If you’re an experienced hacker, making a move
Assuming you already have a background in hacking, there’s a different approach entirely that you should make when starting out in the bug bounty space. Most people will make the mistake of seeing the number of resources covering reconnaissance (recon), and the tools surrounding it and think that should be where they begin, spending time automating bug classes like subdomain takeovers and the like. Whilst that isn’t bad advice, I don’t think it’s the quickest path to success, and the invested time to a return is high. After all, the public resources for these bug classes are very readily available, and the most valuable items you can perform a takeover on are not included.

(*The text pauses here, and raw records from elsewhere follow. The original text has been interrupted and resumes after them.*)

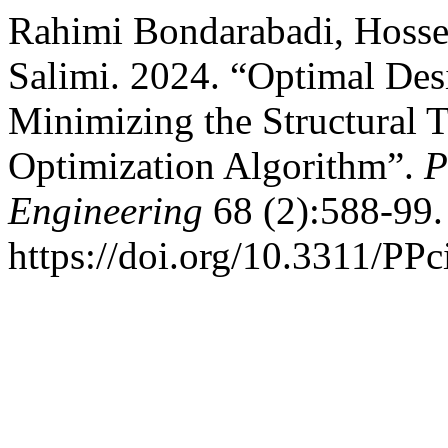
Rahimi Bondarabadi, Hossei
Salimi. 2024. “Optimal Des
Minimizing the Structural 
Optimization Algorithm”.
P
Engineering
68 (2):588-99.
https://doi.org/10.3311/PPc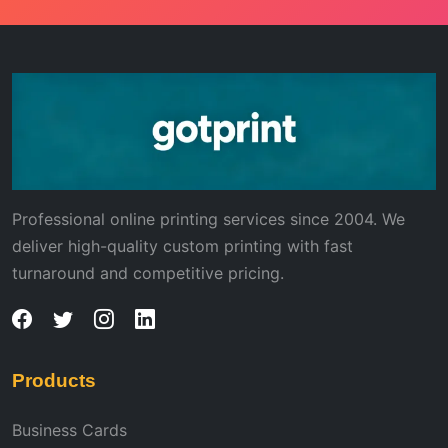
Professional online printing services since 2004. We
deliver high-quality custom printing with fast
turnaround and competitive pricing.
Products
Business Cards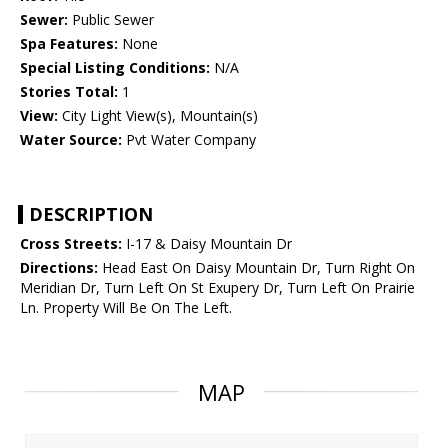
Sewer:
Public Sewer
Spa Features:
None
Special Listing Conditions:
N/A
Stories Total:
1
View:
City Light View(s), Mountain(s)
Water Source:
Pvt Water Company
DESCRIPTION
Cross Streets:
I-17 & Daisy Mountain Dr
Directions:
Head East On Daisy Mountain Dr, Turn Right On
Meridian Dr, Turn Left On St Exupery Dr, Turn Left On Prairie
Ln. Property Will Be On The Left.
MAP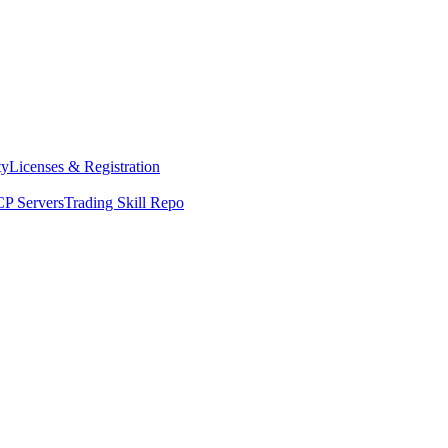
ty
Licenses & Registration
P Servers
Trading Skill Repo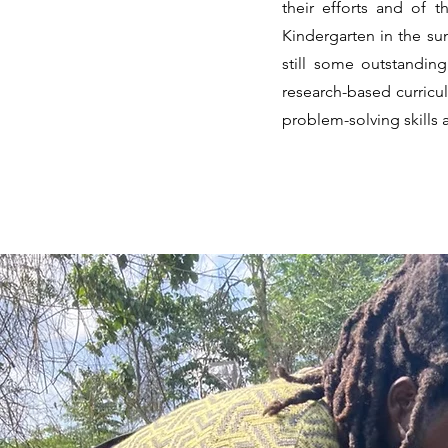
their efforts and of
Kindergarten in the su
still some outstandin
research-based curriculu
problem-solving skills 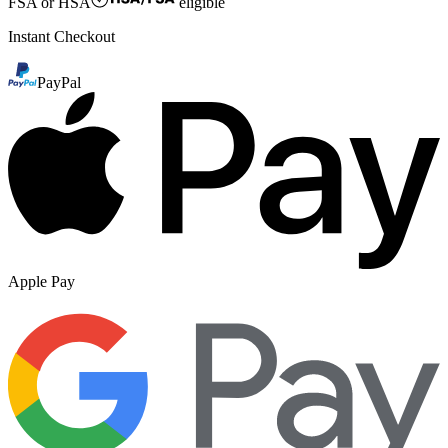
FSA or HSA
eligible
Instant Checkout
PayPal
Apple Pay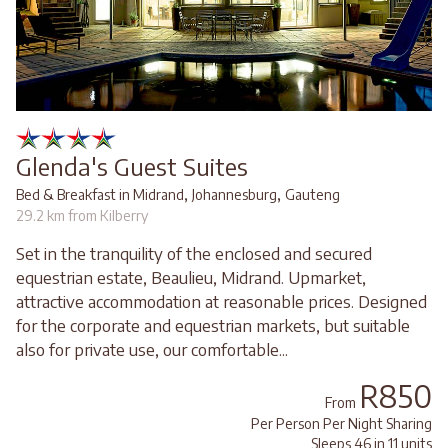
Glenda's Guest Suites
,
,
Bed & Breakfast in Midrand
Johannesburg
Gauteng
29.2 km from Kilberry
Set in the tranquility of the enclosed and secured
equestrian estate, Beaulieu, Midrand. Upmarket,
attractive accommodation at reasonable prices. Designed
for the corporate and equestrian markets, but suitable
also for private use, our comfortable...
R850
From
Per Person Per Night Sharing
Sleeps 46 in 11 units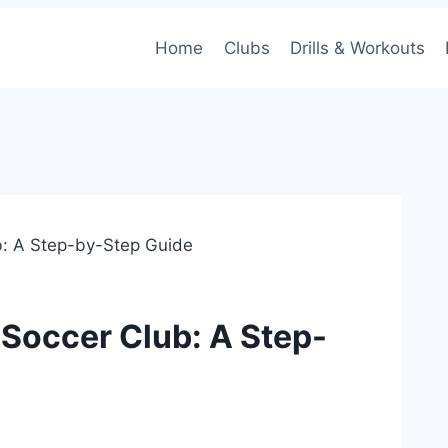
Home
Clubs
Drills & Workouts
ub: A Step-by-Step Guide
 Soccer Club: A Step-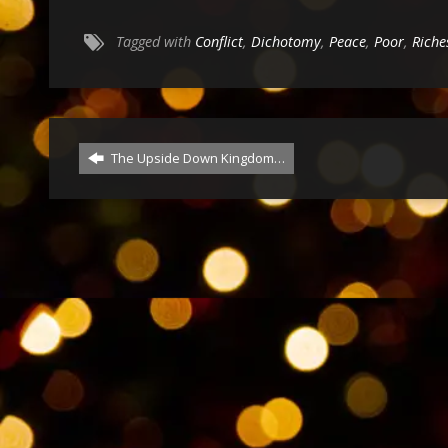
Tagged with
Conflict
,
Dichotomy
,
Peace
,
Poor
,
Riche
The Upside Down Kingdom…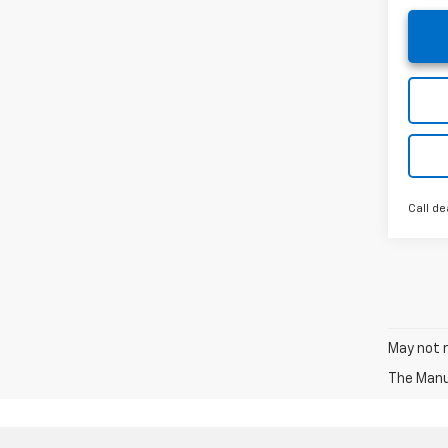
Call de
May not r
The Manuf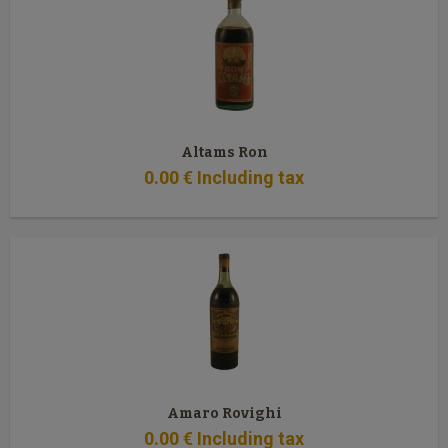
Altams Ron
0
.00
€
Including tax
Amaro Rovighi
0
.00
€
Including tax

My advice if you’re experienced is to learn how to perform recon over time, not point in time recon. The difference is simple, recon over time maps an organisation and how it changes, finding what the company is changing, and where new bugs exist. When you have this crafted, do your thing, assuming you can already hack, follow the process and methodology you normally would, and report what you find.
Essentially, pick an organisation with a healthy scope, map that organisation and review marketing material and other items to work out where they’ve actively worked and what they’re currently changing regularly. Over time, remap that organisation and continue refining and updating your notes to see what else you may want to review - maybe there’s annual or quarterly activities they perform, maybe there’s a customer endpoint that’s regularly being iterated upon. As you identify and map these areas, you’ll find a new/fresh attack surface to work against.